Non è più il tempo dei miracoli, della fortuna, di termini di matrice religiosa che riconducono tutto a forze misteriose su cui l’uomo non ha controllo. È arrivato Galileo, è sbarcata la scienza, un supporto straordinario che può aiutarci a capire più a fondo il gioco che ci appassiona stagione dopo stagione. La scienza non può spiegare tutto, nel calcio, come nella vita, rimarranno sempre variabili insondabili, non quantificabili, che sono parte integrante della sua bellezza. Senza la sua crudeltà tragica, senza l’elemento del caso, della palla che può sbattere sulla traversa e superare la riga o arrestarsi sulla stessa negando la gioia del gol – come la rete da tennis in Match Point di Woody Allen – il calcio non sarebbe lo sport più popolare al mondo. Ma il giornalismo deve analizzare, deve cercare di comprendere, e quello dei dati, oggi, è uno strumento irrinunciabile per farlo.

Concludo con un appello a chiunque si senta, anche in minima parte, coinvolto nell’onda del giornalismo sportivo, o più in generale chiunque parli di calcio sperando di far valere le proprie ragioni con cognizione di causa: cavalcate la rivoluzione, è il momento più bello proprio perché siamo agli inizi, la materia è in continuo sviluppo, le scoperte sono all’ordine del giorno. Un articolo recente di The Athletic prospetta la possibilità di calcolare la percentuale di rischio delle diverse opzioni di passaggio di un giocatore, un parametro che potrebbe permettere di stimare la predisposizione a giocate ambiziose di un calciatore. Confrontatevi, approfondite, non abbiate paura di palesare la vostra ignoranza e imparate da chi sa più di voi. Non lamentatevi della cultura sportiva tossica che vige in Italia se poi proponete un approccio altrettanto tossico, fondato su miracoli, fortuna (per usare un eufemismo), errori arbitrali e intercessioni della Madonna.

La recente eliminazione dell’Italia dal mondiale ci insegna tanto: la caccia all’uomo, al capro espiatorio su cui gettare tutte le colpe della disfatta è figlia di anni in cui il movimento si è rifiutato di porsi domande, di interrogarsi in modo serio sulle cause del declino. Giovani talenti sbattuti in prima pagina con paragoni esorbitanti al primo gol fatto, gossip sulla vita privata col moralismo che da sempre ci contraddistingue, dibattiti polarizzati tra giochisti e risultatisti, l’ossessione per il calciomercato come perversione del nostro secolo consumista, più preoccupato a ostentare il nuovo giocattolo che a coltivare in profondità le risorse già a disposizione.

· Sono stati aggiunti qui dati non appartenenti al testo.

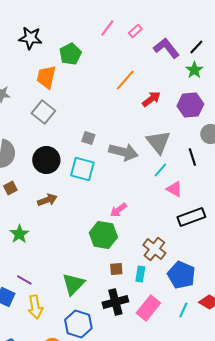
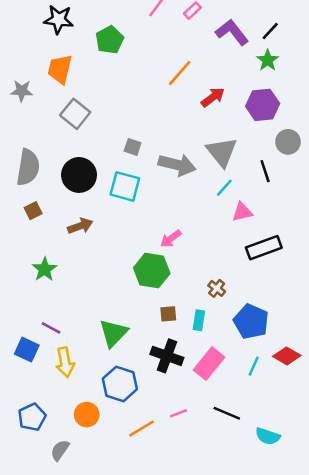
orange trapezoid: (46, 77) -> (60, 69), moved
pink triangle: (174, 189) -> (242, 212), turned -42
brown cross: (154, 249) -> (217, 288), size x0.6
black cross: (115, 302) -> (167, 356), turned 35

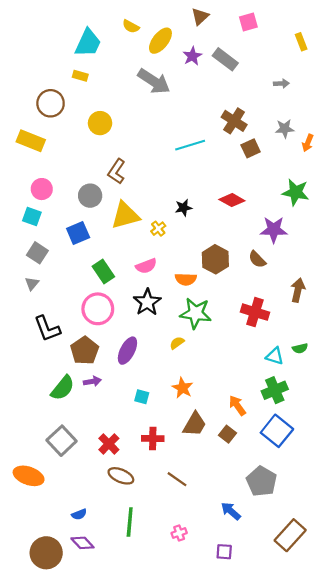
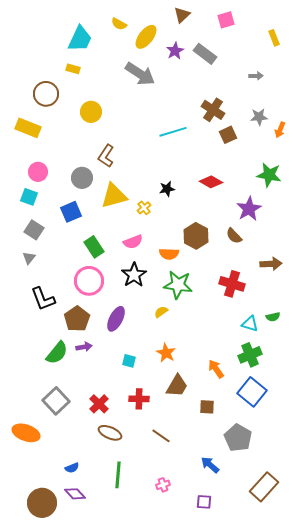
purple star: (274, 230) -> (249, 209), turned -30
brown arrow: (298, 290) -> (271, 264), turned 75
brown square: (227, 434) -> (207, 407), moved, turned -35

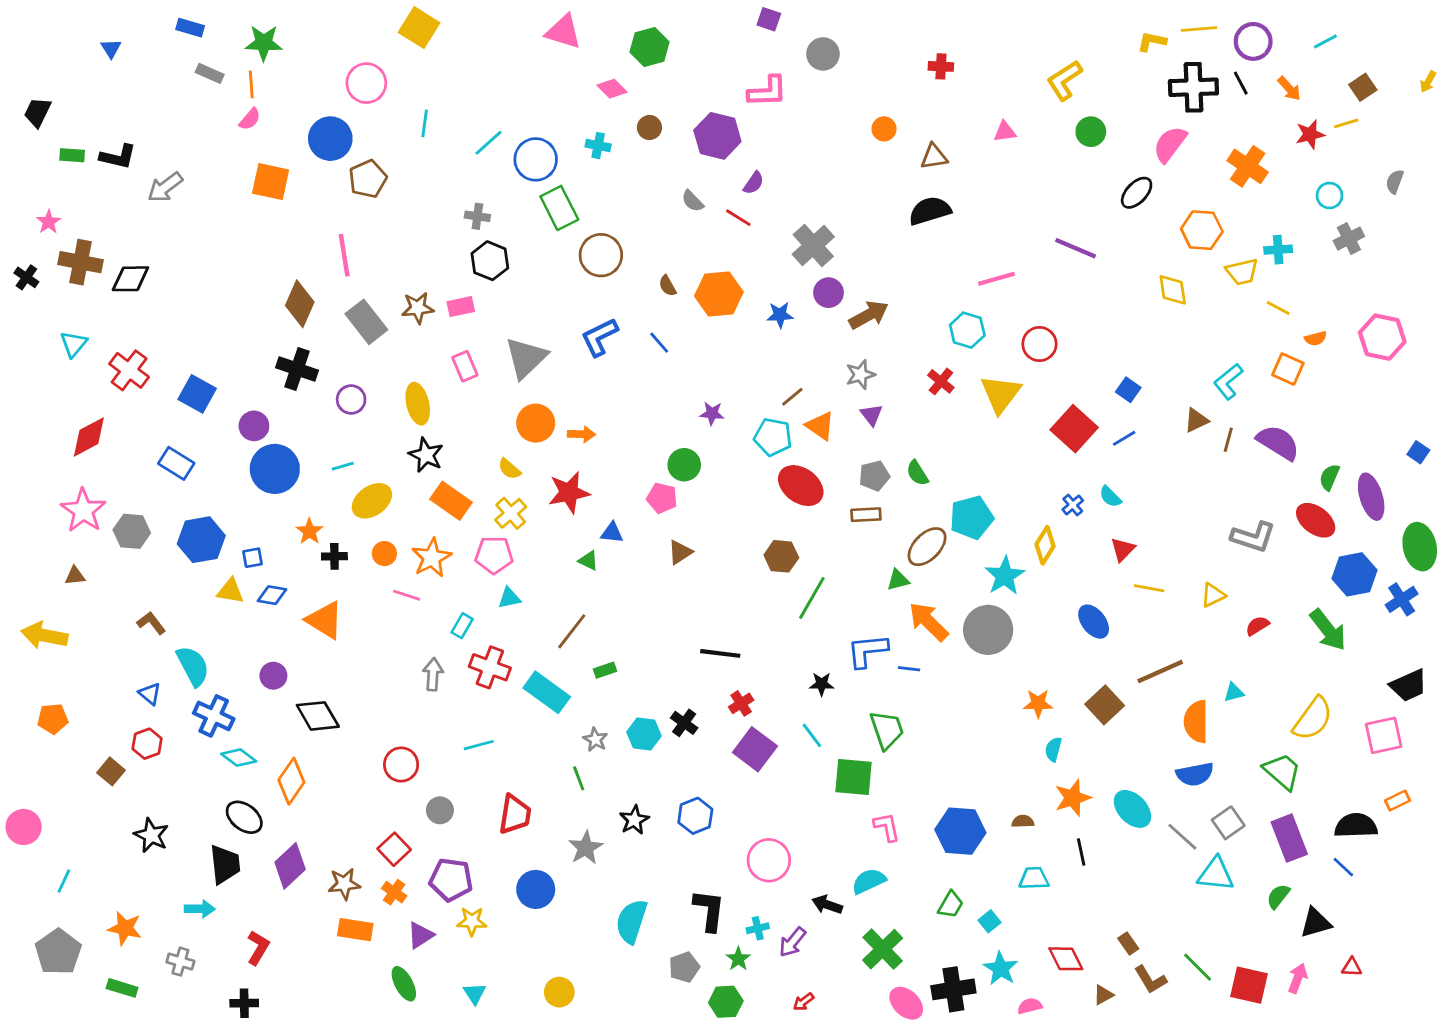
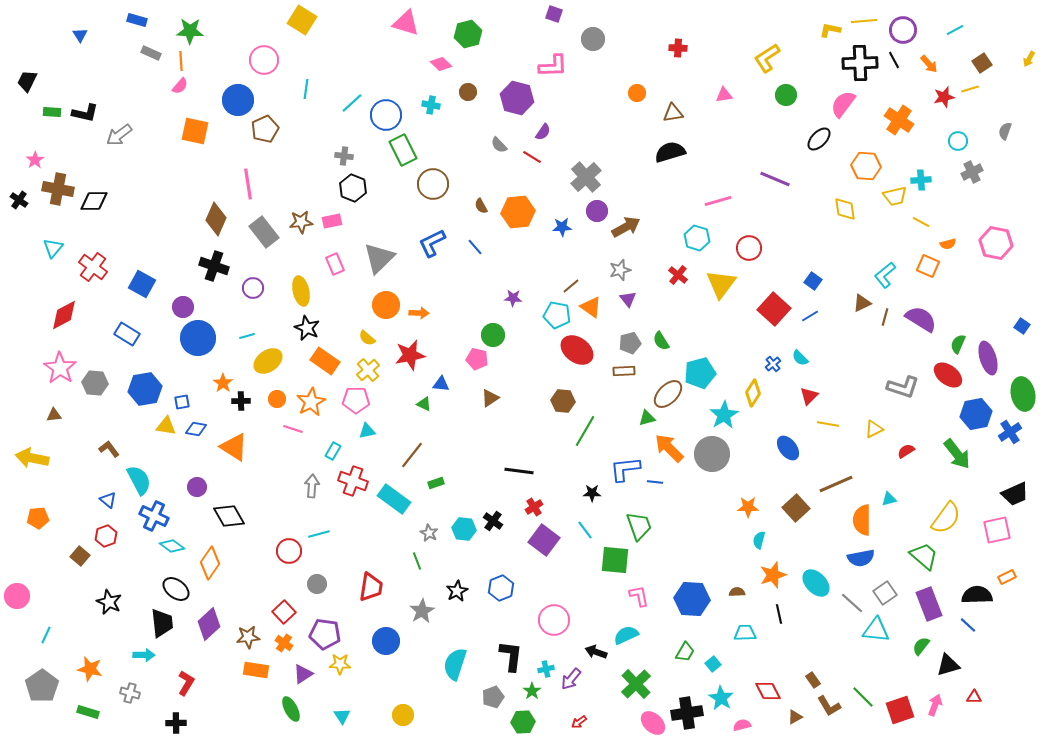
cyan line: (479, 745) -> (319, 534), moved
red square: (1249, 985) -> (900, 710), turned -32

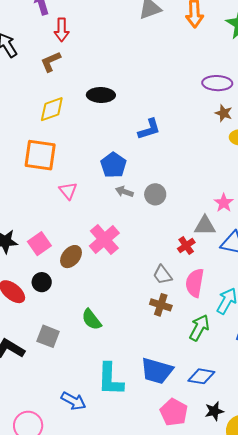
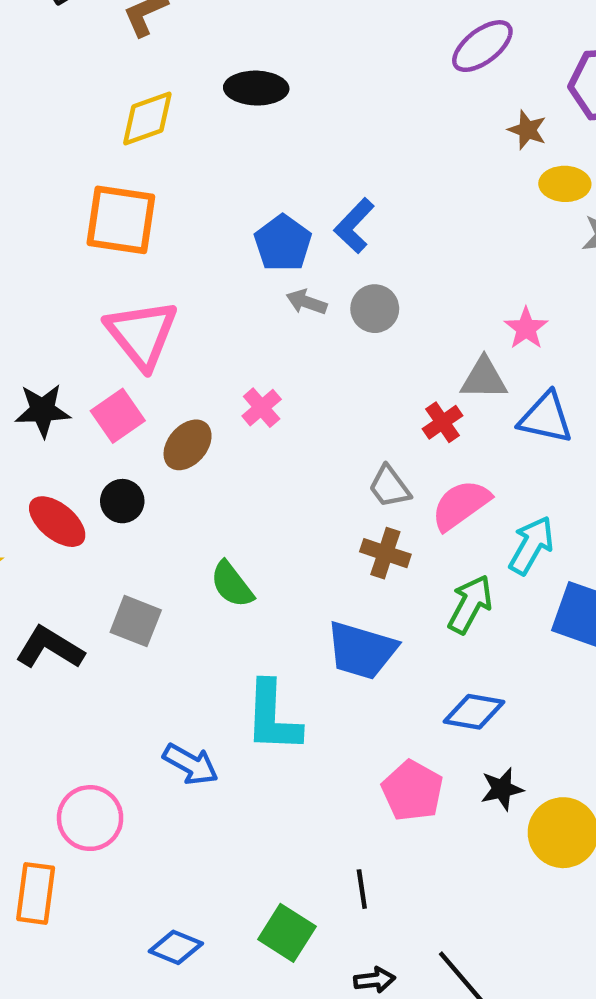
purple ellipse: (217, 83) -> (482, 46), moved, turned -40
blue L-shape: (149, 129) -> (354, 226), moved, turned 150
pink triangle: (68, 191) -> (142, 334), moved, size x1.8
pink cross: (104, 239) -> (262, 408), size x0.6
pink semicircle: (195, 283) -> (461, 505), turned 44
blue trapezoid: (157, 371) -> (362, 650), moved

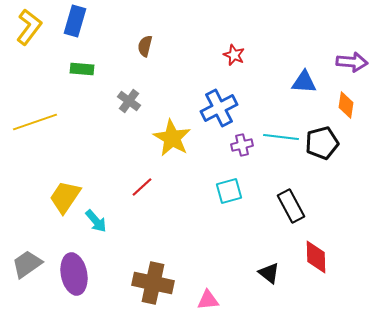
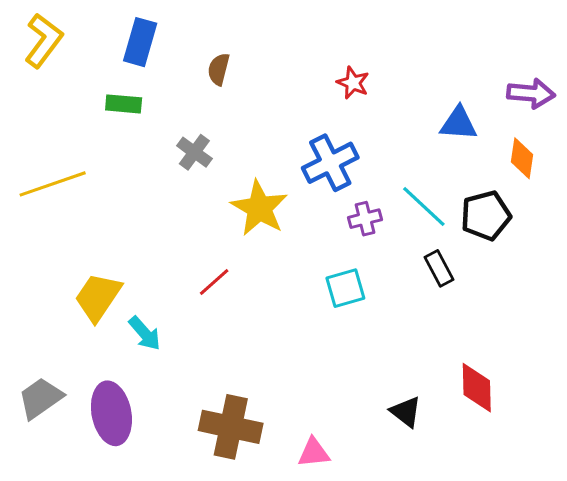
blue rectangle: (75, 21) -> (140, 42), moved
cyan line: (281, 137) -> (424, 207), turned 36
black rectangle: (291, 206) -> (439, 268), moved, size x0.7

In questi anni abbiamo venduto fumo, e fumo stiamo raccogliendo. Perché cambi la cultura sportiva, deve cambiare la narrazione con cui raccontiamo il calcio. Perché cambi l’approccio di chi fruisce il calcio, deve cambiare l’educazione che gli offriamo.

Autore

Antonio, 19 anni, studia Filosofia alla Statale di Milano. Amante del calcio e della sua epica, qui si finge anche un esperto.